Idaho’s average annual salary for classified state employees, $44,033, is 24 percent behind the private sector market average and 14 percent below the public sector market average, according to the latest official state study that’s required by law. Total compensation, including benefits, is estimated at 8 percent below private-sector rates and 11 percent below public-sector rates.
That’s among the data that’s being presented this afternoon to the Idaho Legislature’s Joint CEC Committee (CEC stands for Change in Employee Compensation). The panel, which meets today, Thursday, Friday and next Tuesday, and will take public testimony Thursday afternoon at 4, is charged with making a recommendation to JFAC, the Joint Finance-Appropriations Committee, on state employee merit increases for next year; adjustments to the state’s salary structure; specific occupational inequities (also known as “payline exceptions”); and the benefit package for state employees.
“We do appreciate the people who work here, and when you come to the Capitol and you find out how hard the state workers work, you have a real appreciation,” Sen.
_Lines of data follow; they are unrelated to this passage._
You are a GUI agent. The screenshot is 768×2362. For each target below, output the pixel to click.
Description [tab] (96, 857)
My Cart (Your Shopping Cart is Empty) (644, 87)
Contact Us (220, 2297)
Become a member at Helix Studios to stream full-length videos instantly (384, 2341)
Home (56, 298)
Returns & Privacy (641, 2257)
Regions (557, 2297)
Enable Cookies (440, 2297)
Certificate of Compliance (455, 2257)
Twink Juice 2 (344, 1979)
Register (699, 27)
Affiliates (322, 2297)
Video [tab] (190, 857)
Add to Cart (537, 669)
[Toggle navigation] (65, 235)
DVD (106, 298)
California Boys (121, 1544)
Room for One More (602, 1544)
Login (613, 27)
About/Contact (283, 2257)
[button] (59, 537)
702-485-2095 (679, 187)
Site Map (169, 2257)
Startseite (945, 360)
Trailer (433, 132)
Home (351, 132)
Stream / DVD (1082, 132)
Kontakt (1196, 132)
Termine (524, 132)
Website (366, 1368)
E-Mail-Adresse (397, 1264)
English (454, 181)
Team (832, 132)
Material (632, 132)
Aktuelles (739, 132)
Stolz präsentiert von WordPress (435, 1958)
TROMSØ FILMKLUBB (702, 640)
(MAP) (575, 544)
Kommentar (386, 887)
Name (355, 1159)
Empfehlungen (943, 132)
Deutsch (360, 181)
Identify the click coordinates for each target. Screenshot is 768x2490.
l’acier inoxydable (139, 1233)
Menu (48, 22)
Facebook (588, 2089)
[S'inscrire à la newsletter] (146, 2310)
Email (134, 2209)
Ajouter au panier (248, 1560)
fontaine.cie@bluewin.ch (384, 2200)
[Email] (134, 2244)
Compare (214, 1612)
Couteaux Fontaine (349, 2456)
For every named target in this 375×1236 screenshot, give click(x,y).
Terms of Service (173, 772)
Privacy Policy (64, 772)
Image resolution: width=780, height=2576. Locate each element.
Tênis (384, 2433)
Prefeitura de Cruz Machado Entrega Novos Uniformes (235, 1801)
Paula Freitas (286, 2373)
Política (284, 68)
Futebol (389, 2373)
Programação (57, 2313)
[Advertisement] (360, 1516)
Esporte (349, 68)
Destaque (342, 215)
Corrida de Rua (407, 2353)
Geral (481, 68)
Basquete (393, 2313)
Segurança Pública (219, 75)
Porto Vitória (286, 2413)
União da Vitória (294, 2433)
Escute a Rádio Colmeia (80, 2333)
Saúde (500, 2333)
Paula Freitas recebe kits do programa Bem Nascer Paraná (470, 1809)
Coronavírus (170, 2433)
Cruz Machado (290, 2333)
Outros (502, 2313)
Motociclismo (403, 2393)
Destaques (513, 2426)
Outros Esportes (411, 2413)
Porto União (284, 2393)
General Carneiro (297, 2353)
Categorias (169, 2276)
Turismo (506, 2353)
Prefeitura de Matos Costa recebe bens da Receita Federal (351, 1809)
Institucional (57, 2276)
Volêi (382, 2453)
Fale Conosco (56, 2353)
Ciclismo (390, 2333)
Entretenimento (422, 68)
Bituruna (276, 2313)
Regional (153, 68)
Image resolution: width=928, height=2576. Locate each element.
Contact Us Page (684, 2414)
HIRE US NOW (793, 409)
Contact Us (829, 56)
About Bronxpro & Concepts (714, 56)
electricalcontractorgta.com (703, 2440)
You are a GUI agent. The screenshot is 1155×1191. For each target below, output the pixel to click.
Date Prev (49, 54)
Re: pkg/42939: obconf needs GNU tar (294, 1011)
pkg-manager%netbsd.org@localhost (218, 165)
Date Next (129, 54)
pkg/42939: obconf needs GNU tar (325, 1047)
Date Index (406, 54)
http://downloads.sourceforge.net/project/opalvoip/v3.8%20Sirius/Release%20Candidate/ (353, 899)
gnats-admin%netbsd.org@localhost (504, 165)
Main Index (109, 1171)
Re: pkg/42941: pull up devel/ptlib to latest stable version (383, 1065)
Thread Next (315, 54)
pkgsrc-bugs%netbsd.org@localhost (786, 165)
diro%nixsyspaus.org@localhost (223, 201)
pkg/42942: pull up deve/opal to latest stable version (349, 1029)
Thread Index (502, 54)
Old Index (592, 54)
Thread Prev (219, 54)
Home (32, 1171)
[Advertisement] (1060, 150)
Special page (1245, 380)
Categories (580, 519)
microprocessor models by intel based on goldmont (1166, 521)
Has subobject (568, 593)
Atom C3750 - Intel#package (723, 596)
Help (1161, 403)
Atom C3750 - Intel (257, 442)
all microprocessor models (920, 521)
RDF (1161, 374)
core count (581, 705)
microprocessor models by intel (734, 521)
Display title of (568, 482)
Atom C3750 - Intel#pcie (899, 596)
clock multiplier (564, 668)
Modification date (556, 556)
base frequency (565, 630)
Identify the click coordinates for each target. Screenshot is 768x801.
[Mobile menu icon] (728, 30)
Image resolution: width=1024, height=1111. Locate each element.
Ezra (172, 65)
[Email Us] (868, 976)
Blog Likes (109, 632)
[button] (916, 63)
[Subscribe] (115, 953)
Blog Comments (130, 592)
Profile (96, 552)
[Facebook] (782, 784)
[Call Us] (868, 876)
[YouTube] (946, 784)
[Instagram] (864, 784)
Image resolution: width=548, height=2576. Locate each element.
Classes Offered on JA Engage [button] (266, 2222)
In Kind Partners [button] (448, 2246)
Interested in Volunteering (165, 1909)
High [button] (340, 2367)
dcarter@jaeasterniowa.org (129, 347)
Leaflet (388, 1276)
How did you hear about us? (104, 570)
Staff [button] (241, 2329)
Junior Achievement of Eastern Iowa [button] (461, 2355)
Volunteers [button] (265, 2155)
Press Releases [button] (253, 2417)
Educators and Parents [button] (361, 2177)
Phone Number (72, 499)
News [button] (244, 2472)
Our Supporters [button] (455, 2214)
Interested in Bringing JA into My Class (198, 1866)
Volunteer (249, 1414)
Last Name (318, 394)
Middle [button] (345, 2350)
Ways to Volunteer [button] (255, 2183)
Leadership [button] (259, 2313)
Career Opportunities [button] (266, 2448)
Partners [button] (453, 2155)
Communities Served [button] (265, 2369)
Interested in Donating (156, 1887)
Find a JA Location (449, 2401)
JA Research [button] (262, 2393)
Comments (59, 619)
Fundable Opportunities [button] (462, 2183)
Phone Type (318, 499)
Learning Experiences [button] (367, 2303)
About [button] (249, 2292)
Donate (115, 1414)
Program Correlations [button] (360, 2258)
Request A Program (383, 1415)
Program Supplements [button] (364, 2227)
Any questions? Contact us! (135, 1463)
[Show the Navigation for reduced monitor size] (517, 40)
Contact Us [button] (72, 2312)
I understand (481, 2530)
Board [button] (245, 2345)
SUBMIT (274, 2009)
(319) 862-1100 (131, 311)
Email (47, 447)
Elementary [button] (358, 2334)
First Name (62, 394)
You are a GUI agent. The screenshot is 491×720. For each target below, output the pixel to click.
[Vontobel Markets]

Jim Patrick, R-Twin Falls, told the joint committee as it opened its meeting today.
Added Co-Chairman Rep. Neil Anderson, R-Blackfoot, “We’ll look forward to giving this a thorough review and hopefully making some recommendations at the end that our JFAC committee can use in their funding decisions going through the session.”
Gov. Butch Otter is recommending 3 percent merit-based raises for state employees next year, and a 3 percent adjustment to the state’s salary structure. The salary structure change would cost the state $129,500 next year, which is the cost to bring 394 employees up to the new minimum in their salary ranges, who would otherwise be below. He’s also calling for maintaining the current state employee benefit package, with the same ratio splitting the costs between employees and their employer (which means employees could see some increases in their premiums); and very few new payline exceptions. If the Legislature were to take no action, by law, the governor’s recommendation would take effect.
“Three percent will just barely keep us at status quo – it will get us closer,” said Susan Buxton, administrator of the state Division of Human Resources. But she said the merit raises, if consistently addressed over multiple years, will help. Malinda Riley, principal of the Korn Ferry Hay Group, told the joint committee, “We understand that it’s not reasonable to close this gap. … The 3 percent increase ensures that the state cannot lose further ground.” And, because it’s distributed based on merit, it allows greater reward for the highest-performing employees, she said.